Il n’aura fallu que trente petites minutes à Adama Barrow pour se rendre de Dakar, où il vivait en exil depuis le 15 janvier pour des raisons de sécurité, à Banjul. Trente petites minutes inversement proportionnelles au temps mis pour prendre la réalité du pouvoir qu’il a conquis le 1er décembre 2016 au fond de l’urne, pour ne pas dire à la force des billes. Tombeur de Yahya Jammeh avec 43,3% des suffrages exprimés, il avait, on se le rappelle, été contraint de prêter serment à l’ambassade de Gambie à Dakar, le temps que la CEDEAO déloge son prédécesseur, qui ne s’est finalement résolu à quitter State House dans la nuit de samedi à dimanche que le fusil sur la tempe.

 

A bord d’un avion à hélices appartenant à l’Etat sénégalais, Barrow a atterri hier à l’aéroport de Banjul. Sur le tarmac, c’est sa famille et les membres de la coalition qui a porté sa candidature qu’il salue en premier. Dehors, c’est une foule hystérique qui l’attend pour un bain de foule.

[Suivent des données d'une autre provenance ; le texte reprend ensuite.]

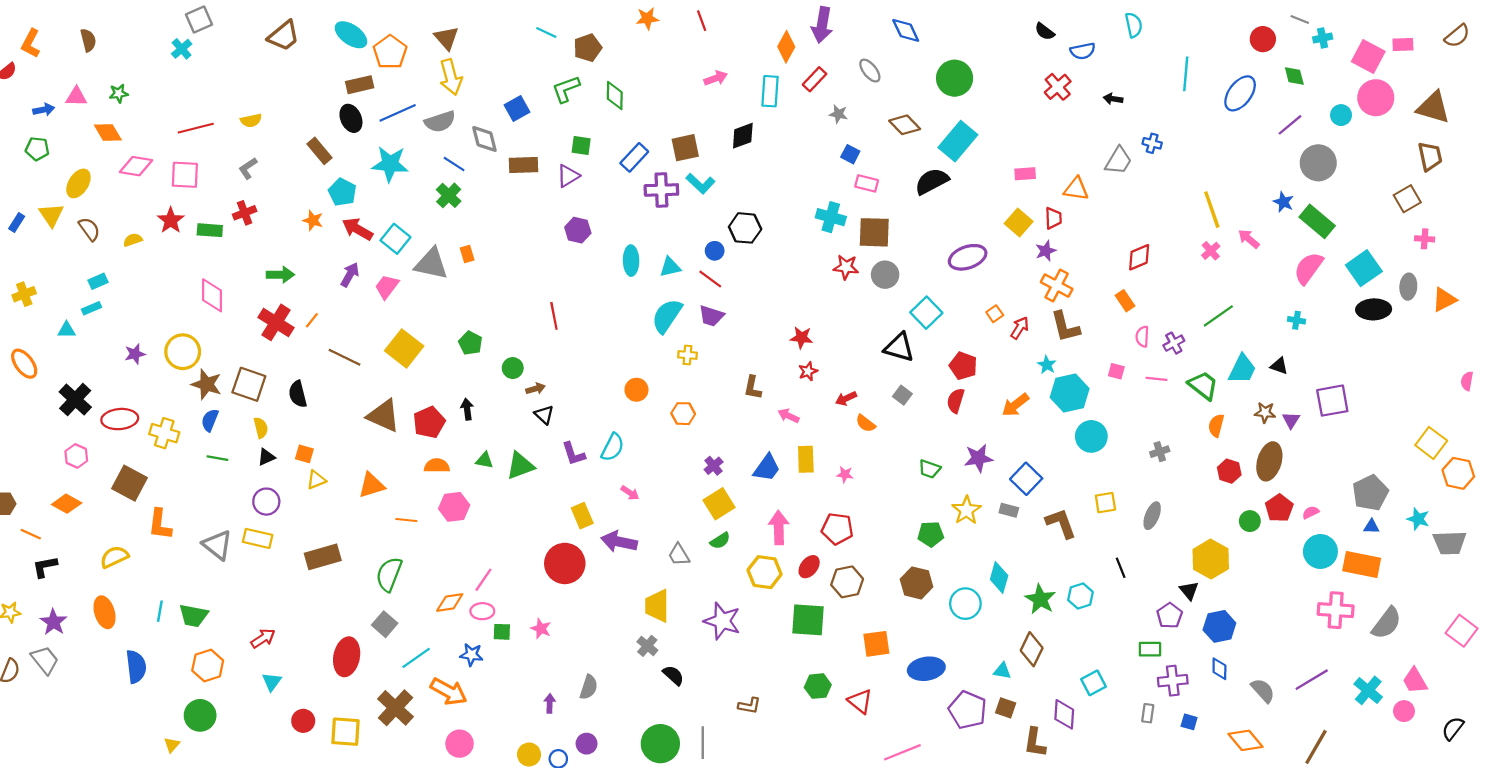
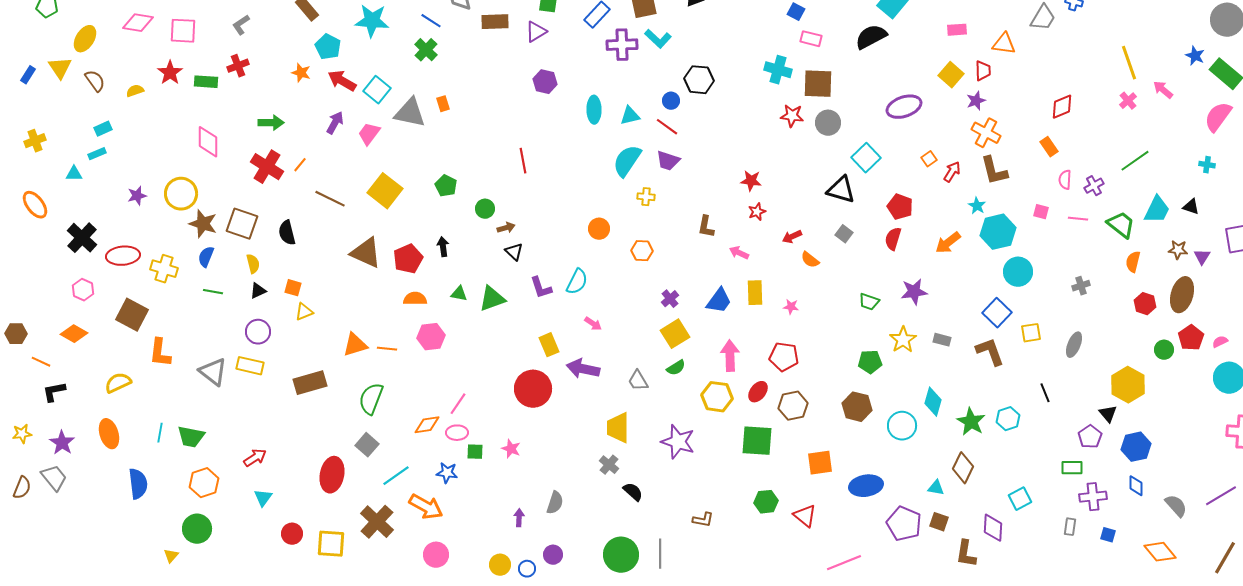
blue square: (1026, 479) -> (997, 313), moved
orange triangle: (372, 485) -> (355, 345), moved

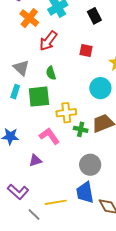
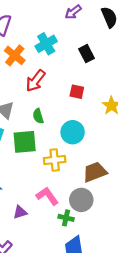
cyan circle: (100, 88) -> (73, 132), moved
green cross: (81, 129) -> (66, 218), moved
pink L-shape: (49, 136) -> (47, 196), moved
gray circle: (90, 165) -> (81, 200), moved

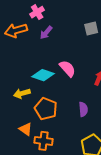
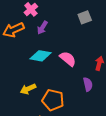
cyan diamond: (43, 75) -> (41, 56), moved
purple semicircle: (83, 109) -> (88, 84), moved

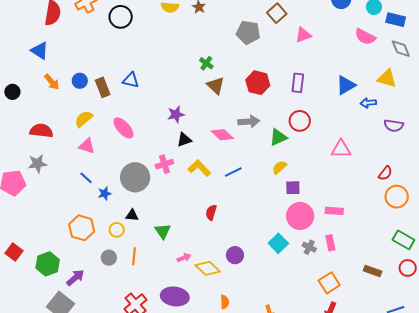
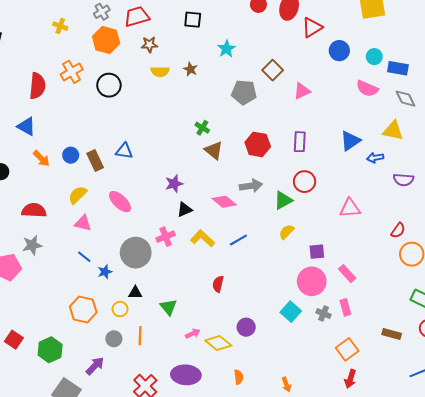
purple square: (293, 188) -> (317, 252), moved
pink rectangle: (334, 211) -> (347, 274), turned 48
purple arrow: (75, 278) -> (95, 366), moved

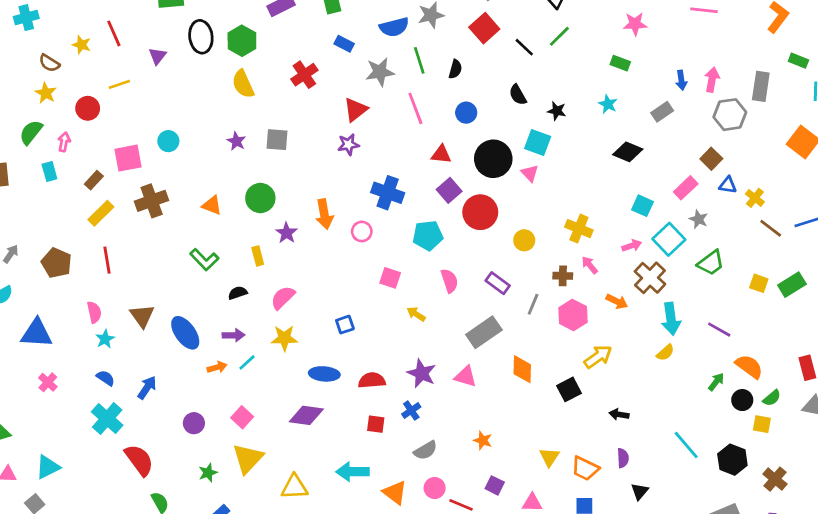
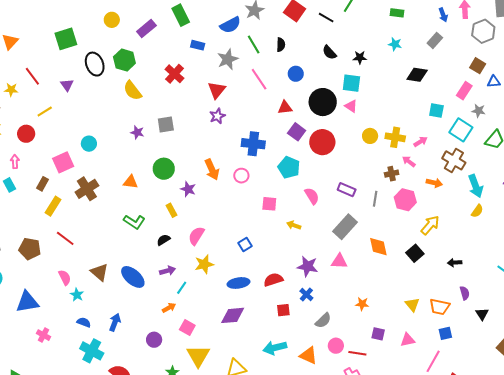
cyan pentagon: (428, 235) -> (289, 167), turned -30
yellow circle: (524, 240) -> (370, 136), moved
pink arrow: (632, 246) -> (421, 142), moved
red line: (107, 260) -> (65, 238), turned -30
orange arrow: (217, 367) -> (169, 308), moved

Une foule qui le voit en chair et en os et qui place désormais tous ses espoirs en ce président «par défaut», puisqu’il est devenu chef de l’Etat un peu à l’insu de son plein gré.

Militant du Parti démocratique unifié (UDP) depuis 1996, il aura fallu en effet que le président de sa formation politique, Ousaïnou Darbo, soit embastillé et donc empêché de se présenter, pour qu’il soit propulsé au-devant de la scène. Il aura cependant l’intelligence politique de fédérer autour de sa candidature 7 partis de l’opposition pour venir à bout du monstre de Kanilai. Une consécration pour ce personnage peu charismatique, presque sans relief, que son pedigree ne prédisposait pas forcément à accéder à la plus haute marche de l’Etat gambien.

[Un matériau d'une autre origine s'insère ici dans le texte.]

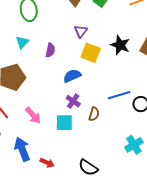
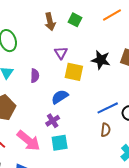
purple cross: (73, 101) -> (53, 121), moved, turned 32
brown semicircle: (94, 114) -> (106, 130), moved
pink arrow: (33, 115) -> (29, 141), size x1.4

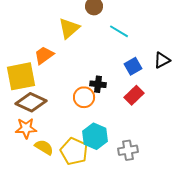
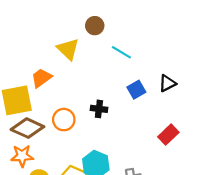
yellow triangle: (69, 28) -> (68, 49), turned -35
red rectangle: (134, 95) -> (168, 135), moved
orange circle: (84, 97) -> (64, 120), moved

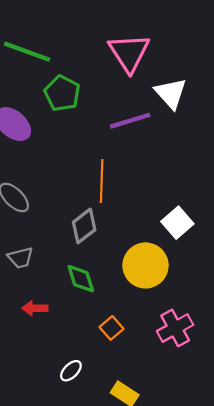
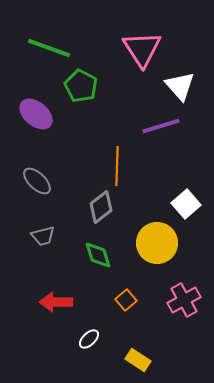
purple line: (130, 121) -> (161, 126), moved
red arrow: (35, 308) -> (56, 302), moved, size x1.4

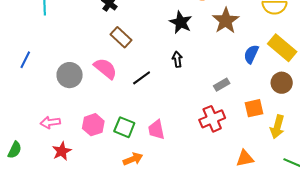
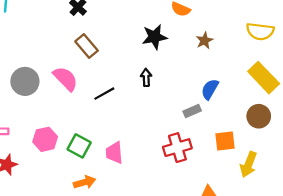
brown star: (226, 21) -> (204, 41), size x0.6
black star: (181, 22) -> (155, 37), turned 30
blue semicircle: (251, 54) -> (210, 89), moved

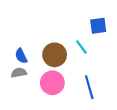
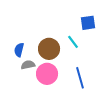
blue semicircle: (21, 56) -> (19, 50), turned 40
gray semicircle: (19, 73) -> (28, 65), moved

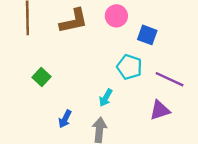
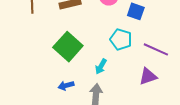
green square: (41, 77) -> (68, 47), moved, size x1.8
blue arrow: (65, 119) -> (66, 86), turned 49

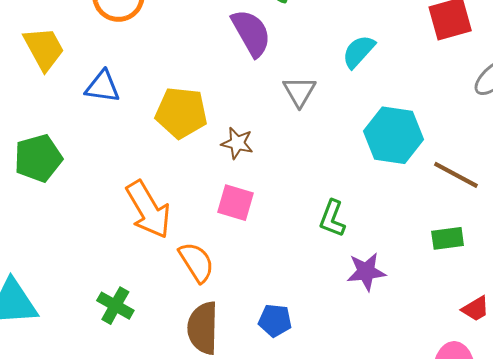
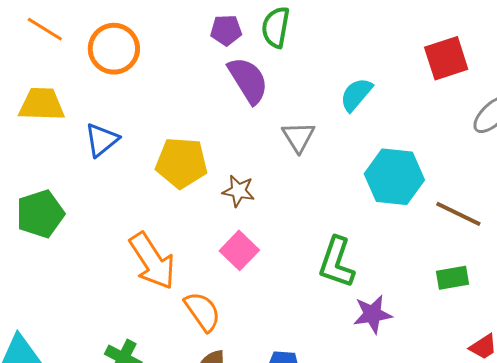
yellow trapezoid: (44, 49) -> (42, 104), turned -57
blue triangle: (103, 87) -> (102, 140), turned -45
pink square: (236, 203) -> (239, 250), turned 30
green L-shape: (332, 218) -> (337, 262), size x1.4

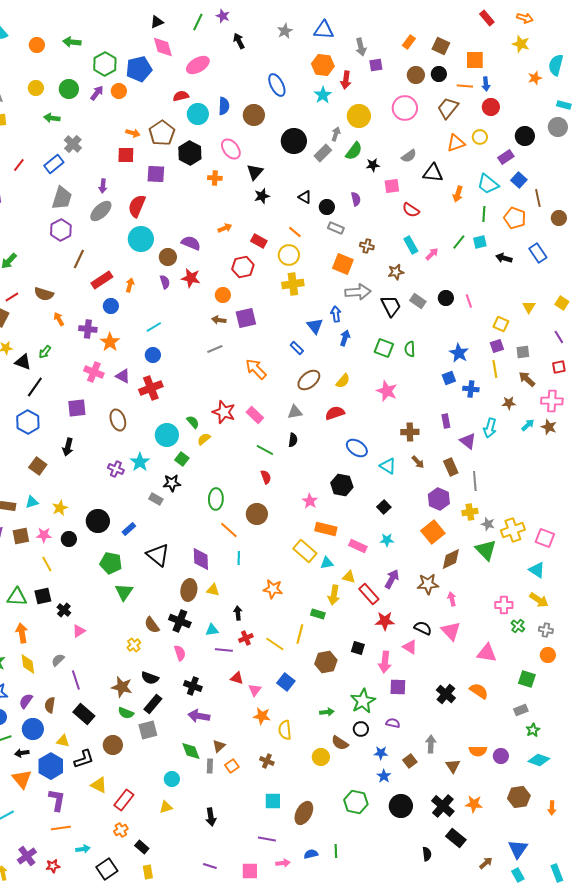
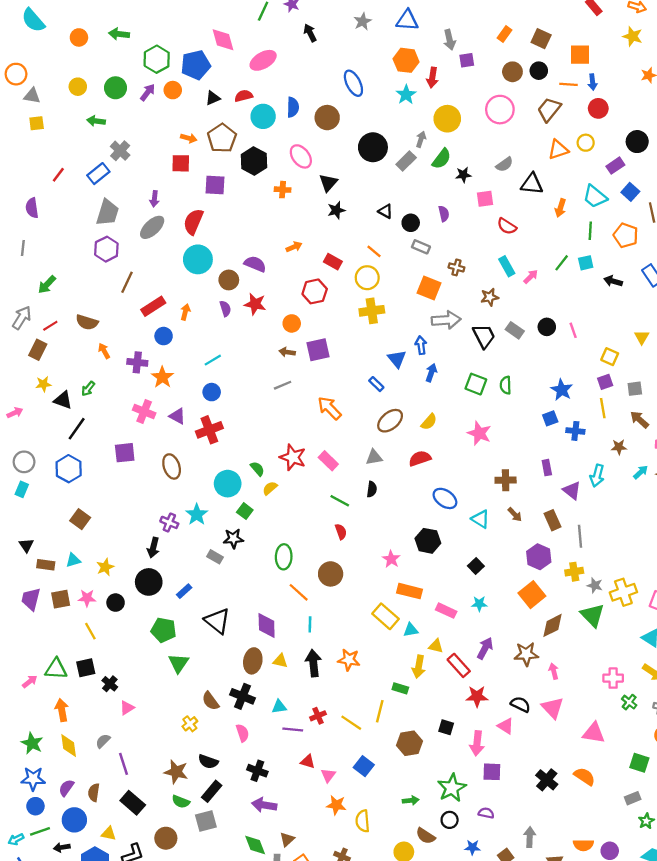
black triangle: (157, 22) -> (213, 98), moved
black arrow: (68, 447) -> (153, 548), moved
black arrow: (238, 613) -> (313, 663), moved, size x1.6

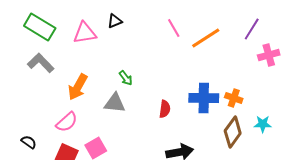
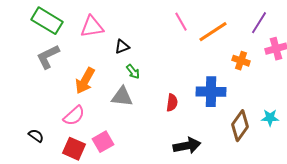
black triangle: (115, 21) -> (122, 47), moved
gray L-shape: (41, 63) -> (48, 57), turned -72
orange cross: (234, 98) -> (241, 61), moved

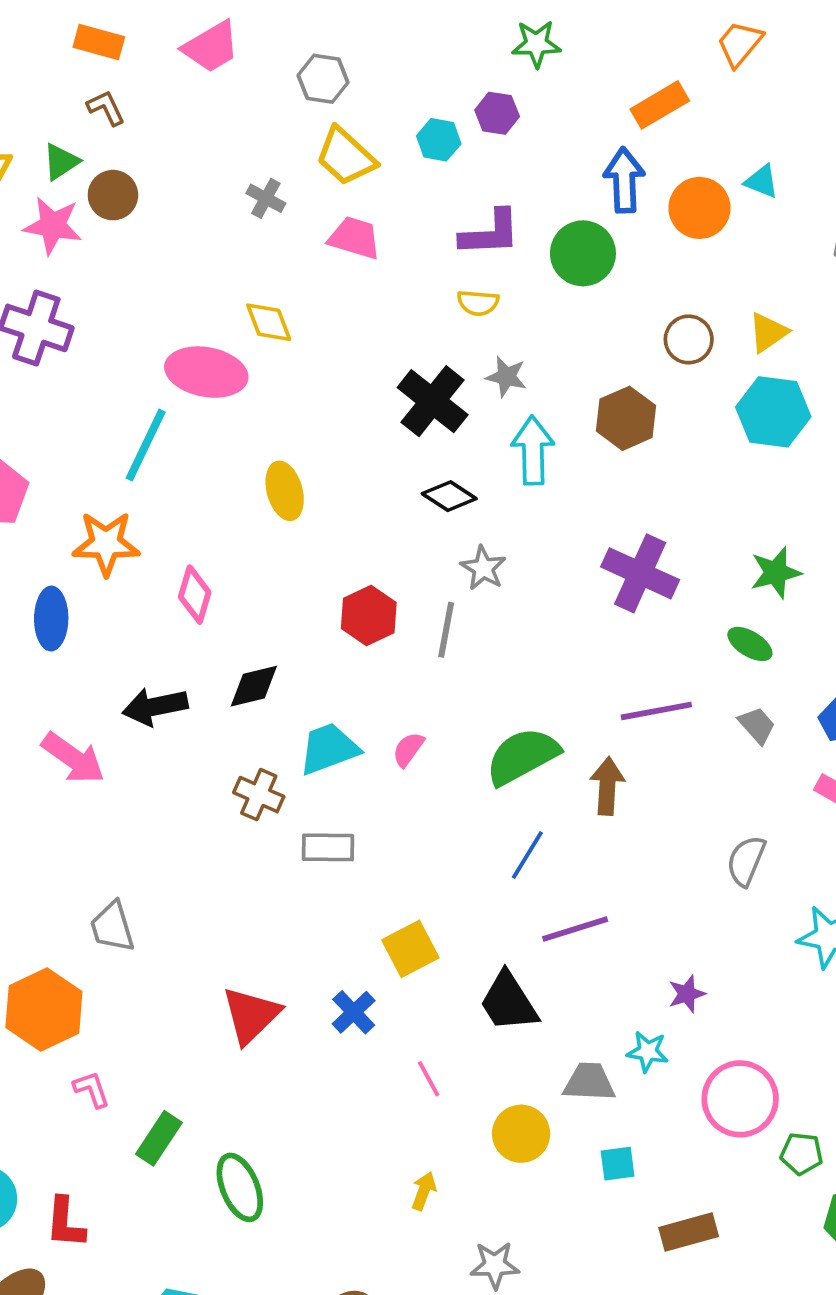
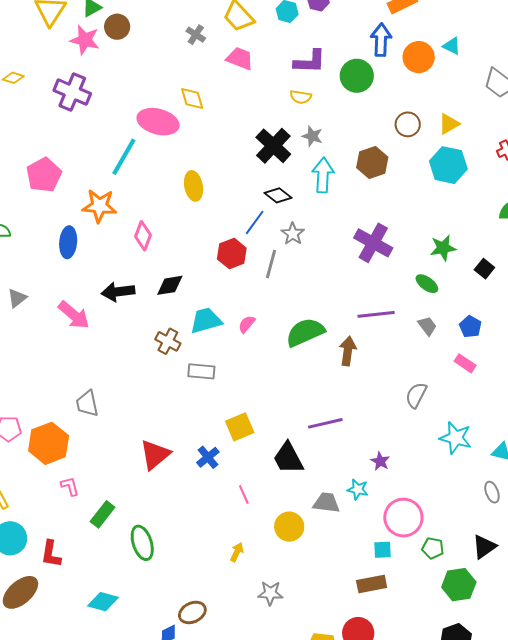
blue line: (527, 855) -> (255, 222), moved
purple star: (687, 994) -> (380, 461), turned -30
cyan square: (618, 1164) -> (383, 550), moved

En effet, voyez-vous-mêmes : école secondaire musulmane, pour ne pas dire coranique, à Koba Kunda puis à Banjul ; employé d’un certain Alhagie Musa and Sons dont il deviendra directeur des ventes ; garde du corps d’un homme d’affaire gambien, Momodou Moussa Ndiaye, qui n’est autre que le beau-père de l’ancien président Dwda Jawara, renversé en 1994 par Yahya Jammeh ; vigile à Londres où il s’initie aux métiers de l’immobilier avant de créer sa propre agence. C’est quelque part un self-made-man qui vient d’accéder à la tête de l’Etat gambien. Et s’il connaît la même réussite dans la gestion des affaires de l’Etat, les Gambiens ne devraient pas avoir de souci à se faire. Mais on a bien peur que, passé l’ivresse de la liberté retrouvée, le réveil ne soit dur pour le «marchand de sommeil» qu’il était.

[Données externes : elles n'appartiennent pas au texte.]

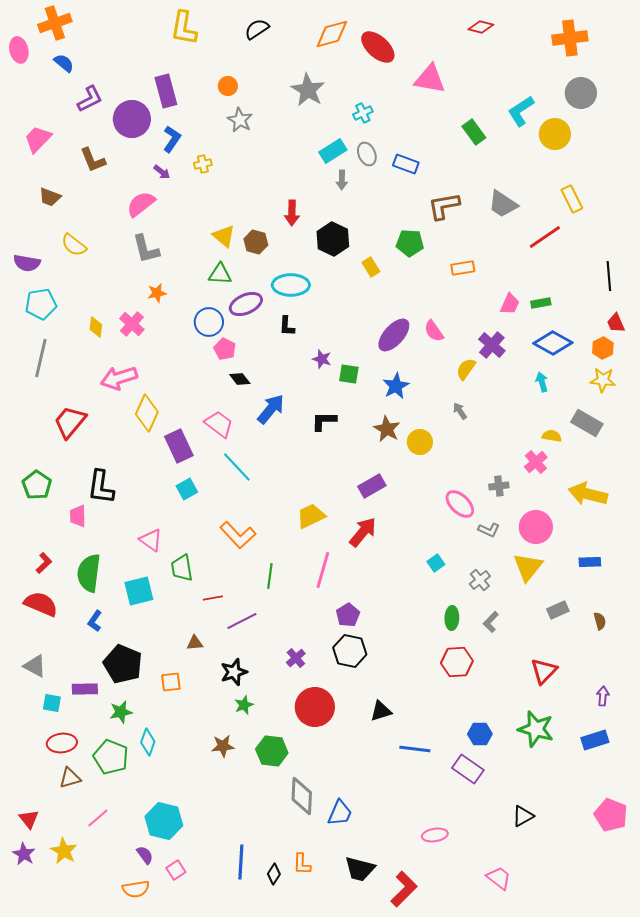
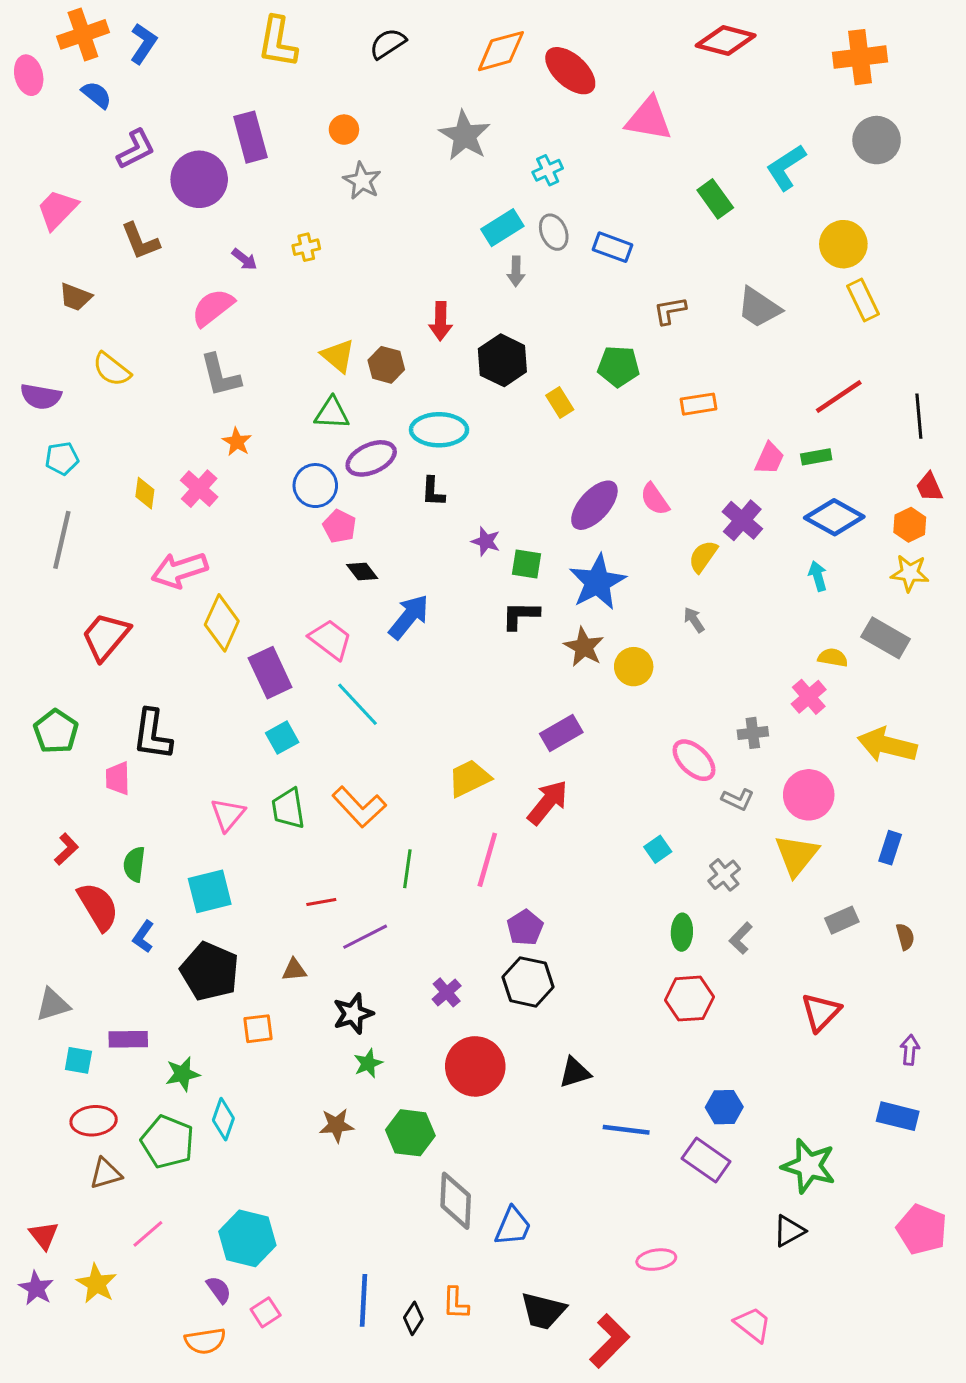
red diamond: (481, 27) -> (726, 40), size x1.5
yellow circle: (555, 134) -> (843, 244), moved
blue L-shape: (172, 139) -> (143, 44), moved
brown L-shape: (444, 206) -> (670, 311), size x0.7
red line: (545, 237) -> (839, 397), moved
orange star: (157, 293) -> (237, 442), turned -30
cyan pentagon: (41, 304) -> (62, 458), size x0.7
blue star: (396, 386) -> (597, 582), size x1.4
black L-shape: (324, 421) -> (521, 615), moved
pink triangle: (151, 540) -> (228, 814), turned 35
blue rectangle: (590, 562) -> (890, 848), turned -70
green trapezoid: (182, 568) -> (288, 808), moved
green semicircle: (89, 573) -> (134, 864), size x0.6
red semicircle: (41, 604) -> (98, 906), moved, turned 36
black pentagon: (123, 664) -> (210, 971), moved
gray triangle: (35, 666) -> (53, 1005), turned -45
green star: (536, 729) -> (809, 1166), moved
blue rectangle: (595, 740) -> (898, 1116), turned 32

A marée humaine en effet, à l’image de celle qui l’a accueilli triomphalement hier, torrent de problèmes. De l’indispensable réforme des forces de défense et de sécurité aux nombreux défis socio-économiques (santé, éducation, justice…), en passant même par le simple apprentissage de la démocratie pour que le pays ne sombre pas dans le désordre et le chaos, Barrow a du pain sur la planche. Les urgences, toutes aussi prioritaires les unes que les autres, ne manqueront pas pour ce magnant de l’immobilier s’il veut construire cette Gambie nouvelle aujourd’hui, presque sous protectorat sénégalais. Vu ses états de service, il est bien placé pour savoir que c’est au pied du mur que l’on reconnaît le vrai maçon. Trois ans, c’est ce dont Adama Barrow dispose, le temps que durera la période de transition qu’il s’est lui-même fixée, pour au moins poser les fondations de la nouvelle Gambie. Et il n’y aura certainement pas de temps de grâce pour lui.